Ever wondered why Christian fundamentalists aren’t taken seriously?
Take archaeology. Turns out there’s no convincing evidence for the Conquest of Canaan. Enter renown archaeologist Bill Dever. From “Who Were the Early Israelites and Where Did They Come From?” (2003: Eerdmans)
Hormah? “...there is no Late Bronze Age Canaanite occupation of the 13th century B.C. at Tel Masos, so the Israelites can hardly have battled the native inhabitants of the land there. Nor is there any such occupation anywhere in the northern Negev” (p27)
Edomite opposition to Israel? “...there cannot have been a king of Edom to have denied the Israelites access, since Edom did not achieve any kind of statehood until the 7th century B.C.” (p28)
What about Adad? How about no: “Arad has no Late Bronze Age occupation. Indeed, it was not founded until one small, isolated village was established in the late 10th century” (p29)
Heshbon’s destruction? “...the town turned out to be founded only in the Iron II period -long after any supposed conquest. There were only a few scattered remains of the 12th-11th century B.C...and no trace whatsoever of occupation cupation in the 13th century B.C.” (p30)
Dibon? “There are remains of city walls and some buildings of the 9th century B.C. -Mesha's city -but very little earlier in the Iron Age. And there are no Late Bronze Age remains whatsoever. Once again, the silence of the archaeological record is deafening.” (p32)
Ai? “Judith Marquet-Krause...brought to light a[n] Early Bronze Age city-state...destroyed sometime around 2200 B.C. After scant reoccupation in the early 2nd millennium B.C., `Ai appears to have been entirely deserted from ca. 1500 B.C. until sometime in the early 12th century.
The implication? “Thus it would have been nothing more than ruins in the late 13th century B.C. -that is, at the time of the alleged Israelite conquest.” p47.

That was in 1933-35. Between 1965-1972 Joseph Calloway excavated the site. Same result.
“For many years, the primary source for the understanding of the settlement of the first Israelites was the Hebrew Bible, but every reconstruction tion based upon the biblical traditions has floundered on the evidence from archaeological remains....” (p47-48)
Gibeon? “The problem, however, is that Gibeon was apparently not occupied in either the late 13th or the early 12th century B.C. The American excavator who dug there in the 1960s -James Pritchard -found Iron Age remains, but nothing earlier than the 8th century B.C.” (p48)
Dever concludes: “We must confront the fact that the external material evidence supports almost nothing of the biblical account of a
large-scale, concerted Israelite military invasion of Canaan, either that of Numbers east of the Jordan, or of Joshua west of the Jordan.

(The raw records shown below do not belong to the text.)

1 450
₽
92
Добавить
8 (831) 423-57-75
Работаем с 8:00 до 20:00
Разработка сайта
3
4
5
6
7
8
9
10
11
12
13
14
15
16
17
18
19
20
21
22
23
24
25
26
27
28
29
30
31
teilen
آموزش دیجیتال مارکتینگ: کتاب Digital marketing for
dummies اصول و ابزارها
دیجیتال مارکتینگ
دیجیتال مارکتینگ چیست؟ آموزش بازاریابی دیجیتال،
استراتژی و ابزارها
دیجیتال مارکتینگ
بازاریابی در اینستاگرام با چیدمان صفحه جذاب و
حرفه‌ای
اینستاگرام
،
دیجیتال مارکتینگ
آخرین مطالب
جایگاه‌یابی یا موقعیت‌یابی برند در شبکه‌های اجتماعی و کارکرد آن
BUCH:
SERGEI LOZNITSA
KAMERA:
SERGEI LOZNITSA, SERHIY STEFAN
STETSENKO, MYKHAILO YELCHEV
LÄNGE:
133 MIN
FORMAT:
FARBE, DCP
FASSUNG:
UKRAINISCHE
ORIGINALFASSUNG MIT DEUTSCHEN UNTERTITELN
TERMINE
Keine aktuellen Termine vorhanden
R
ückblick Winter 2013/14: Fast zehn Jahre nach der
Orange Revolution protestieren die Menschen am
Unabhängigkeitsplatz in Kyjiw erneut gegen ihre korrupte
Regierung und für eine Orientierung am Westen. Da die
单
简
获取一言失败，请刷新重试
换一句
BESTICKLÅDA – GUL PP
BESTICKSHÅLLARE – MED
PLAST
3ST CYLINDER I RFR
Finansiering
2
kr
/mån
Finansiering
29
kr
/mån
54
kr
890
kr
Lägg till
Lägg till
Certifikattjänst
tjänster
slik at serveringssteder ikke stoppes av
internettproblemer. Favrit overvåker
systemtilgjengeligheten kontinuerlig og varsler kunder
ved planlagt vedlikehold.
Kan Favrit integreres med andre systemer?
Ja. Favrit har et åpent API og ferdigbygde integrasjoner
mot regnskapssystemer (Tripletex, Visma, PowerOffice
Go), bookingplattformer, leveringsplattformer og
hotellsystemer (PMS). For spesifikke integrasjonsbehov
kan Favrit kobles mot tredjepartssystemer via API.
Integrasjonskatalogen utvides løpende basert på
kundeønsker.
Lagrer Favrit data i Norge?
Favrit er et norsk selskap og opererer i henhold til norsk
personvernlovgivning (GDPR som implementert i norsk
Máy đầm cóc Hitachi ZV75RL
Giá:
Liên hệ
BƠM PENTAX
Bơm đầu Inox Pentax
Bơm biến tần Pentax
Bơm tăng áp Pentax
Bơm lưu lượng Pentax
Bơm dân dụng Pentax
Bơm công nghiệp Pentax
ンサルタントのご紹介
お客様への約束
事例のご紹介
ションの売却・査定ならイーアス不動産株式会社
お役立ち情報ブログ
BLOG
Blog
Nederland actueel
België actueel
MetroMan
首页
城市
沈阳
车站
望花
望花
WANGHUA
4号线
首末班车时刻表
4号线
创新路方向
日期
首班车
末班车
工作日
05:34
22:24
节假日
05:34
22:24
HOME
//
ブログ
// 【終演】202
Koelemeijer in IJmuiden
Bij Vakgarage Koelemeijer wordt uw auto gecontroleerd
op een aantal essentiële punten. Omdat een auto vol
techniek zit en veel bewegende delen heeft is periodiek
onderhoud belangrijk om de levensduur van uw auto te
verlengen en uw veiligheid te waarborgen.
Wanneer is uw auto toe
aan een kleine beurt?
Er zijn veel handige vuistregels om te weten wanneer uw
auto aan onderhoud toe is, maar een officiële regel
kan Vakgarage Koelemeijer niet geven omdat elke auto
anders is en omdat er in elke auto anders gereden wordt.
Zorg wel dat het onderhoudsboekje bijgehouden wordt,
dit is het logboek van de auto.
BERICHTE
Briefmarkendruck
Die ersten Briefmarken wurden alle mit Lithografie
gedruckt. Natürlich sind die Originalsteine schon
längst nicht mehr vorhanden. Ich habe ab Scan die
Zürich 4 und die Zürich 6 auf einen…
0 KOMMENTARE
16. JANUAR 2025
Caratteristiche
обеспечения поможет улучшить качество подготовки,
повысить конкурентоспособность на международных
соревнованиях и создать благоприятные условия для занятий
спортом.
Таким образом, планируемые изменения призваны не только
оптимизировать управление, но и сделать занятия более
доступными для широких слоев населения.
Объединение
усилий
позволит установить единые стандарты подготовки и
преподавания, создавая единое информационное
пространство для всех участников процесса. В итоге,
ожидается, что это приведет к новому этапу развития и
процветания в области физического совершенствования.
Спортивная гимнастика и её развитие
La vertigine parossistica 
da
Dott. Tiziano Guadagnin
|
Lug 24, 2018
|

“Of the more than forty sites that the
biblical texts claim were conquered, no more than two or three of those that have been archaeologically investigated are even potential candidates for such an Israelite destruction in the entire period from ca. 1250–1150 B.C.” (p71)
And it’s not just Dever: “Were it not for the Bible, no late thirteenth-early twelfth century Israelite invasion would be suspected” Elizabeth Bloch-Smith and Beth Alpert Nakhai, A Landscape Comes to Life: The Iron
Age I, Near Eastern Archaeology 62, no. 14 (1999): 118-119.
Geologists and geneticists are outside my remit, but two quotes from *Christians* would not go astray. Take Davis Young, “Scripture in the Hands of Geologists (Part 2)” Westminster Theological Journal 49 (1987) 257-304.
“A review of 300 years of literalistic and concordistic harmonizations between the...text and...geological study shows that there has been absolutely no consensus among evangelical[s]... about interpretation of the details of the biblical accounts of creation and the flood.”
How about genetics? The fundamentalist belief that we all descend from two people is neatly torpedoed by genetics. Enter geneticist Dennis Venema:

biologos.org/files/modules/…
“...the hypothesis that humans are genetically derived from a single ancestral pair in the recent past has no support from a genomics perspective, and, indeed, is counter to a large body of evidence.” (Venema, p 175)
This is why fundamentalists aren’t taken seriously.